Tenants are happy, and the windows are closed.
Finally, the replacement team decided to decouple the space heat from the provision of domestic water heat for residents of the apartment building. Previously, a still-working, original Taco heat exchanger and flow check handled that. Now, a 400 MBH Laars Mighty Therm2 boiler and two 120-gallon hot water storage tanks are dedicated to the task.
Old School Technology Lived up to Expectation
When property manager Bob Firth spoke about how the 6 Jason St. apartment building’s domestic water needs were met by the still-working original equipment, his tone was reverential.
“An old Taco heat exchanger hung from the mechanical room’s ceiling with a Taco flow check valve,” he says. “It was almost unbelievable; they still worked well after all those years. I sure have an appreciation for solid manufacturing.”
As it turns out, some of the old-school technology is still in use there.

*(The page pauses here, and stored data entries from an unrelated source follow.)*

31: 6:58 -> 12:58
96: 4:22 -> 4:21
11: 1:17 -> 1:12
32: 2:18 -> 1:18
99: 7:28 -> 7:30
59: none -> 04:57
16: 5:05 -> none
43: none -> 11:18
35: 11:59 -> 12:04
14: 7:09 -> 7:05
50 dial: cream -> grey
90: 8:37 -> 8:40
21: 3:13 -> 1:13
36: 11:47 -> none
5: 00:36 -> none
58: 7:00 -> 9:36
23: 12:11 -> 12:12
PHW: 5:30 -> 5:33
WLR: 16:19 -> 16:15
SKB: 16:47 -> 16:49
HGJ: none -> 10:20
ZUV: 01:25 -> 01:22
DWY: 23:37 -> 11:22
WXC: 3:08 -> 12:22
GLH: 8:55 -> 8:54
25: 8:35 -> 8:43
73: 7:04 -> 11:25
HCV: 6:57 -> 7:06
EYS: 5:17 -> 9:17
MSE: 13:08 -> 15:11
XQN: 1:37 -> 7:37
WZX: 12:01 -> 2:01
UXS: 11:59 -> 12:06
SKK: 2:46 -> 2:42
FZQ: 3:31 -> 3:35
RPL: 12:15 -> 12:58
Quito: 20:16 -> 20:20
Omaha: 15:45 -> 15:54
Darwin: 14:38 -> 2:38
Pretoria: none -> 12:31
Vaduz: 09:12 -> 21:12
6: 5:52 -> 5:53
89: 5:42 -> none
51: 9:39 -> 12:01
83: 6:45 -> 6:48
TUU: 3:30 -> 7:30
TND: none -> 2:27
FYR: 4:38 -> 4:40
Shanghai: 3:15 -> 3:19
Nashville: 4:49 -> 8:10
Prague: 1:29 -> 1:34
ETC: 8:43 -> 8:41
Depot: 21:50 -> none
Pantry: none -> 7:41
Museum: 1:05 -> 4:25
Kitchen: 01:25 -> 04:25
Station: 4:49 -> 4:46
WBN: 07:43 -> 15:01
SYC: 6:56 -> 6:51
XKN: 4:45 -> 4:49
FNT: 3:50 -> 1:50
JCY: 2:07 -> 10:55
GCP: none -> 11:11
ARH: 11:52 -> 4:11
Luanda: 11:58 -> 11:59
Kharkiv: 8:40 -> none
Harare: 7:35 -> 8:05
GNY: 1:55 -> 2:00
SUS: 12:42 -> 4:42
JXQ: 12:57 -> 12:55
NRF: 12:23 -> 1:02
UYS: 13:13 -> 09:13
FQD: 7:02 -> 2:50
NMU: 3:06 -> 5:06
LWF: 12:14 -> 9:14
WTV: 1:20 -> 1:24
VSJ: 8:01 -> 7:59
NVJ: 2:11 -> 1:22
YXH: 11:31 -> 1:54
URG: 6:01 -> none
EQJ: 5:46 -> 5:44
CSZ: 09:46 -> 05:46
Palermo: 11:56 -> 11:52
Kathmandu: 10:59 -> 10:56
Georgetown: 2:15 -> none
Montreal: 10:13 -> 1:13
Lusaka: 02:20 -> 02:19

Pneumatic thermostats. “Though they work fine right now — even with the new equipment — the old pneumatic thermostats will eventually need to go.” The replacement team’s working through the best way to replace them now.
However, before that happens, here are some insights to smile about (if you’re not familiar with them):
For the controls to work, an air compressor maintains a set pressure within copper lines running from the mechanical room to all the living space thermostats. When a temp setting is changed, a valve opens as a signal for more (or less) hot water to the baseboards, emitting an audible sigh or hiss.
“Oh, the good ol’ days,” Firth says, who ran from the freight train sound of the compressor when it activated to keep those lines pressurized!